# Solved: Super Mario 3 Forever



## 34m0922 (Feb 14, 2013)

I tried to install Super Mario 3 Forever on my computer, then I tried to run the game then I got a error message. Any solutions to fix this?


----------



## Super-D-38 (Apr 25, 2002)

Welcome to TSG! :up:

That is a neat looking remake of Mario. 
Have you tried removing and reinstalling? Shows it works on Windows 7, but maybe try Vista compatibility for troubleshooting. 
Also, try searching for that MMFS2.dll. see if it is in your computer. Not exactly sure where it should be, but see if it even exists.


----------



## 34m0922 (Feb 14, 2013)

I tried to run as Windows Vista compatibility but it doesn't work


----------



## Super-D-38 (Apr 25, 2002)

same error? 
Did you try installing it in Vista and or XP SP2 compatibility? ( that would be right clicking the installer and setting compatibility, then double clicking to install) 

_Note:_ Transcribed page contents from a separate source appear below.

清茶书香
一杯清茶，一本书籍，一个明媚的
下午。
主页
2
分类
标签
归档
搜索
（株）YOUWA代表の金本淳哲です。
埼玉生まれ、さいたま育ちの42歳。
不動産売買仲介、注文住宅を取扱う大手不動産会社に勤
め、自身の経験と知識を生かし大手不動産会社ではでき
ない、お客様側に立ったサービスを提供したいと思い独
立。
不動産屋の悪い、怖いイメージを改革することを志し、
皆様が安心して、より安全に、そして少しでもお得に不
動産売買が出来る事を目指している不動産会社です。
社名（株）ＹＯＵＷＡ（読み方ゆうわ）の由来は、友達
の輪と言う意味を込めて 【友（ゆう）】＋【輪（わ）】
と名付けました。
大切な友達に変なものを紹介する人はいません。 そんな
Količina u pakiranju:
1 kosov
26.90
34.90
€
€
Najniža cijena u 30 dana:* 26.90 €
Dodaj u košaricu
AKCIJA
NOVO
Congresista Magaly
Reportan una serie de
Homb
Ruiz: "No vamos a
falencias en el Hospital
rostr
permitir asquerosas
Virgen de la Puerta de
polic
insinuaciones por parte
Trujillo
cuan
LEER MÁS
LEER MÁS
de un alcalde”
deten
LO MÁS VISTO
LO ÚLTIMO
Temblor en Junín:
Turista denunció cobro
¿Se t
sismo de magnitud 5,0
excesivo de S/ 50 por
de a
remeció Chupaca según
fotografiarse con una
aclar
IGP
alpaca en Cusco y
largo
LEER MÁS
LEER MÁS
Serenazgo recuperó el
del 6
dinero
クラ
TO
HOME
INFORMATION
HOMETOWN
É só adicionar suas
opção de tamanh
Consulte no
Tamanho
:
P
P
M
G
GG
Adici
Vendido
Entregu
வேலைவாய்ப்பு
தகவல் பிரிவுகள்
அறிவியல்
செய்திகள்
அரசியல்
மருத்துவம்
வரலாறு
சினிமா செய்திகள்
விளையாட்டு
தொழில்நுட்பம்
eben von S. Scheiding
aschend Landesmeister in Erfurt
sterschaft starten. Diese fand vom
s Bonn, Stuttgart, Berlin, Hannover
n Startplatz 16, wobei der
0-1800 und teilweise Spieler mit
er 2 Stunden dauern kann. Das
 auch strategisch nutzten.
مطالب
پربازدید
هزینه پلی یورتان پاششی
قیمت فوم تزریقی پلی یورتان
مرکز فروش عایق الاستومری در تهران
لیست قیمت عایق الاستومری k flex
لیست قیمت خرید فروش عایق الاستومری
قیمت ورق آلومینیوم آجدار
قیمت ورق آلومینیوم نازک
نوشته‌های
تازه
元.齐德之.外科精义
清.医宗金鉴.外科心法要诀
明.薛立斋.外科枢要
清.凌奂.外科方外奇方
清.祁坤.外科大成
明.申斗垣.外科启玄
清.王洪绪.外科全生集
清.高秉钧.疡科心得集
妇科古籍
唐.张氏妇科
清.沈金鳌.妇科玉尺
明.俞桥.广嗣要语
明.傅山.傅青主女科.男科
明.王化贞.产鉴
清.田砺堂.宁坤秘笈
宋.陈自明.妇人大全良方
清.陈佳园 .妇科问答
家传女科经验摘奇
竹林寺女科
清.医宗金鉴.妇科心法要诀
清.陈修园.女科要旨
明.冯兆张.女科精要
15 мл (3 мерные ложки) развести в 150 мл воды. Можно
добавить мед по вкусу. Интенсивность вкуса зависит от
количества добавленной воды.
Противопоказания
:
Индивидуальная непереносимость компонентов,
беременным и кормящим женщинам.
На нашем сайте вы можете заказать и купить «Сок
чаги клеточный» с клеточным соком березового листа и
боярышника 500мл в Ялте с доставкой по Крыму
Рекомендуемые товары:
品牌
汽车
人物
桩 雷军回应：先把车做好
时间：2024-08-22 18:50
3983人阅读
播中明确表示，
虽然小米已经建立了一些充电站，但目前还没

have you searched your system for the MMFS2.dll?


----------



## 34m0922 (Feb 14, 2013)

Yes I tried Vista and or XP SP2 compatibility and I searched for MMFS2.dll a whole computer and there's no result.


----------



## Super-D-38 (Apr 25, 2002)

Hmm, so either it's not being installed or something is blocking it.

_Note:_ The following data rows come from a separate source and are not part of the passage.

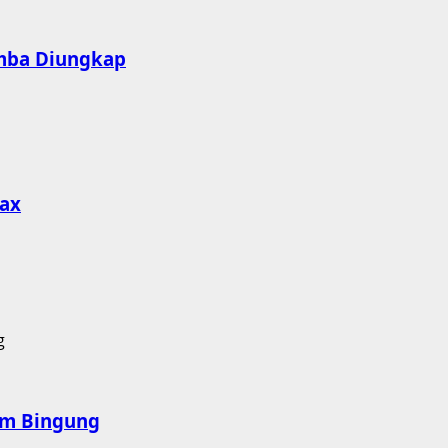
emba Diungkap
oax
nam Bingung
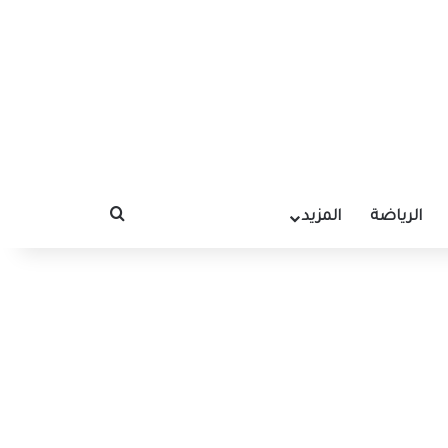
الرياضة
المزيد
بحث عن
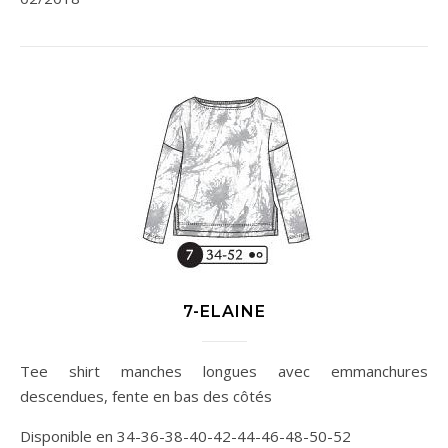
7-ELAINE
Tee shirt manches longues avec emmanchures
descendues, fente en bas des côtés
Disponible en 34-36-38-40-42-44-46-48-50-52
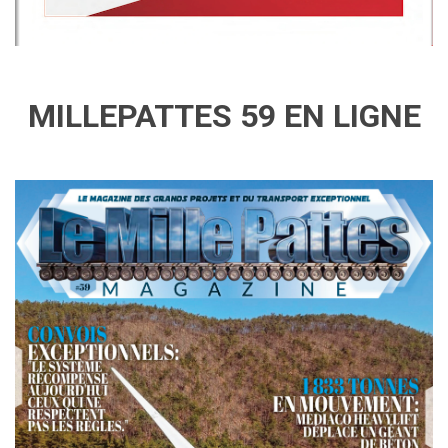
MILLEPATTES 59 EN LIGNE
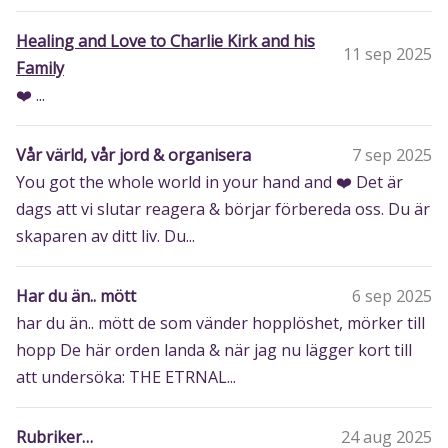
Healing and Love to Charlie Kirk and his
11 sep 2025
Family
❤️ ...
Vår värld, vår jord & organisera
7 sep 2025
You got the whole world in your hand and ❤️ Det är
dags att vi slutar reagera & börjar förbereda oss. Du är
skaparen av ditt liv. Du...
Har du än.. mött
6 sep 2025
har du än.. mött de som vänder hopplöshet, mörker till
hopp De här orden landa & när jag nu lägger kort till
att undersöka: THE ETRNAL...
Rubriker…
24 aug 2025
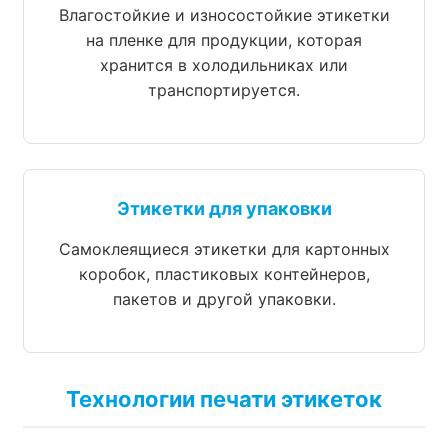
Влагостойкие и износостойкие этикетки
на пленке для продукции, которая
хранится в холодильниках или
транспортируется.
Этикетки для упаковки
Самоклеящиеся этикетки для картонных
коробок, пластиковых контейнеров,
пакетов и другой упаковки.
Технологии печати этикеток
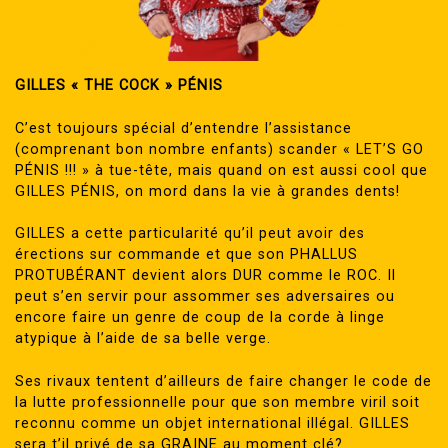
GILLES « THE COCK » PÉNIS
C’est toujours spécial d’entendre l’assistance
(comprenant bon nombre enfants) scander « LET’S GO
PÉNIS !!! » à tue-tête, mais quand on est aussi cool que
GILLES PÉNIS, on mord dans la vie à grandes dents!
GILLES a cette particularité qu’il peut avoir des
érections sur commande et que son PHALLUS
PROTUBÉRANT devient alors DUR comme le ROC. Il
peut s’en servir pour assommer ses adversaires ou
encore faire un genre de coup de la corde à linge
atypique à l’aide de sa belle verge.
Ses rivaux tentent d’ailleurs de faire changer le code de
la lutte professionnelle pour que son membre viril soit
reconnu comme un objet international illégal. GILLES
sera t’il privé de sa GRAINE au moment clé?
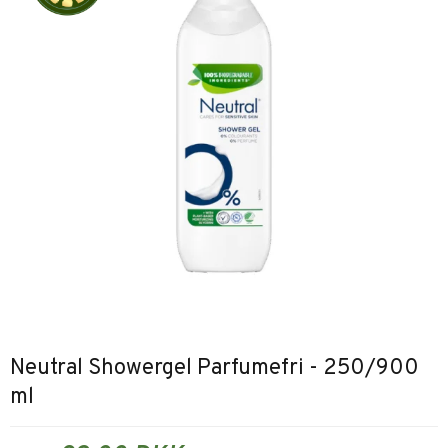
Neutral Showergel Parfumefri - 250/900
ml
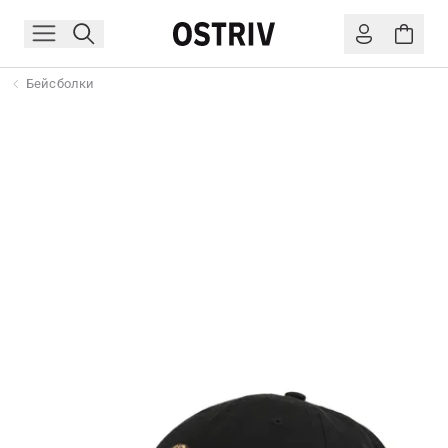
Бейсболки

Odd, researching MMFS2.dll I'm seeing reference to the stdrt.exe also mentioned in the error. Many reports say it is malware and should be deleted. Did you get this game from a reputable place, and have you scanned it as best you can?
Are there any antivirus notifications coming up when installing?

Perhaps it would be best to avoid this particular game, it may contain malware/virus. The lesser reports have stdrt.exe eating up alot of CPU and RAM. I would skip this game.

Some people have posted other Mario like games. "Secret Maryo Chronicles" and one called "Super Tux" (uses the linux penguin instead of Mario.) Both are said to be free. (info taken from here; http://www.fatwallet.com/forums/free-stuff/1053395/ )


----------



## 34m0922 (Feb 14, 2013)

I tried search MMFS2.dll for hidden and system files, and I searched for stdrt.exe a whole computer and there's no stdrt.exe file on my computer. I scanned the installation file with VIPRE internet security 2013 and no threats was found.


----------



## Super-D-38 (Apr 25, 2002)

The error points to both files. Maybe Viper is preventing them from installing and running. All I know is many reports for stdrt.exe say it's malware or a system hog. And that is the main program listed in your error report. 
If the installer is under 25MB you can scan it here; http://virusscan.jotti.org/en 
they use many different virus engines to scan the file.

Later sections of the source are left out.